The-c parameter can be used to set the range,-C all represents the entire genome,-T is the number of threads, then there is a-w parameter can be used to control memory usage, large memory can be ignored.

Finally-o This parameter is set to a prefix, and then by default output all insert missing or structure variant types, respectively, generate the following suffix name end of the file:

D = deletion missing sequence

SI = short insertion Insert Sequence

INV = inversion-turn

TD = Tandem Duplication Tandem Repetition

LI = large insertion Long insert sequence, this file format is very different from other files

BP = Unassigned Breakpoints does not have the remaining breakpoint on either of the above types

We can then convert these files into our usual VCF file through the PINDEL2VCF provided in the program.

Convenient downstream processing,

Pindel2vcf-r ref.fasta-r ref_name-d 20121208-p sample-v sample.indel.vcf

This side-R needs to set a name for the reference sequence,-D also set the date (that is, the date the reference sequence is generated), of course, the random should also be no problem, mainly for normalization,-p This parameter is the value of the previous generation of the prefix name, for example, this is the sample ( Of course all sample_* results are on this side), and the last-V is the file name of the generated VCF file.

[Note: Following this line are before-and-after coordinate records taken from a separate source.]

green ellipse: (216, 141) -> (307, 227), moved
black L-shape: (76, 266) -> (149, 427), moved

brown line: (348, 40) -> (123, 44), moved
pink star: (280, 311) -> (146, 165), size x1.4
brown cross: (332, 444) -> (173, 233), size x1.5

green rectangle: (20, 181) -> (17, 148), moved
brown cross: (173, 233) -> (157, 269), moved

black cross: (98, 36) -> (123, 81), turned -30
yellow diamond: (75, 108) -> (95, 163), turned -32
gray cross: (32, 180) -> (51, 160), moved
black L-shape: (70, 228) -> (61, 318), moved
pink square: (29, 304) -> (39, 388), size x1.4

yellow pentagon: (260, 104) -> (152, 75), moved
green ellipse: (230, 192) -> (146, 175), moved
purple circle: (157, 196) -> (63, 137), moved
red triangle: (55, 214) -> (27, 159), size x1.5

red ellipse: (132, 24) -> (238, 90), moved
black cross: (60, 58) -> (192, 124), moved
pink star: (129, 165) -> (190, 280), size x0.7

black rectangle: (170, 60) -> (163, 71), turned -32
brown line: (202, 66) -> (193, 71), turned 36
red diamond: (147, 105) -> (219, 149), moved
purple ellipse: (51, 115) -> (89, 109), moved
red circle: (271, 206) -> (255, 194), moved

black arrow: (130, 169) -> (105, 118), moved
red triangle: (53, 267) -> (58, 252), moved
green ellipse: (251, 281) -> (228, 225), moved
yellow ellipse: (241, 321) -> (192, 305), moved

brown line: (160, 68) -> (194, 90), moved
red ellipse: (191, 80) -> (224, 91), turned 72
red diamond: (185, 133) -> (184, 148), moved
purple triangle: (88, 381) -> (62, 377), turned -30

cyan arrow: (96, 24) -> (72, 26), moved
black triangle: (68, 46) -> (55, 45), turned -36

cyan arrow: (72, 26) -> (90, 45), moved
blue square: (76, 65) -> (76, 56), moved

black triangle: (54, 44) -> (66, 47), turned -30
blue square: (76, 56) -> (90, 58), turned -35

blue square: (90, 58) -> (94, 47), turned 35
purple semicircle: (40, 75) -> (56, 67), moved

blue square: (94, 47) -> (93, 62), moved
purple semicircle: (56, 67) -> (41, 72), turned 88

Pindel use up or relatively simple, and the speed is relatively fast, but the generated VCF file is not so standard, with GATK this software processing may be inconvenient, you can add-g this parameter to make it as much as possible to meet the requirements of gatk input files.

(7) Soapindel


Li, S. et al soapindel:efficient identification of indels from short paired reads. Genome Res. doi:10.1101/gr.132480.111

Content from:

Call INDELS/SV common software-porters

Related Article

Contact Us

The content source of this page is from Internet, which doesn't represent Alibaba Cloud's opinion; products and services mentioned on that page don't have any relationship with Alibaba Cloud. If the content of the page makes you feel confusing, please write us an email, we will handle the problem within 5 days after receiving your email.

If you find any instances of plagiarism from the community, please send an email to: and provide relevant evidence. A staff member will contact you within 5 working days.

A Free Trial That Lets You Build Big!

Start building with 50+ products and up to 12 months usage for Elastic Compute Service

  • Sales Support

    1 on 1 presale consultation

  • After-Sales Support

    24/7 Technical Support 6 Free Tickets per Quarter Faster Response

  • Alibaba Cloud offers highly flexible support services tailored to meet your exact needs.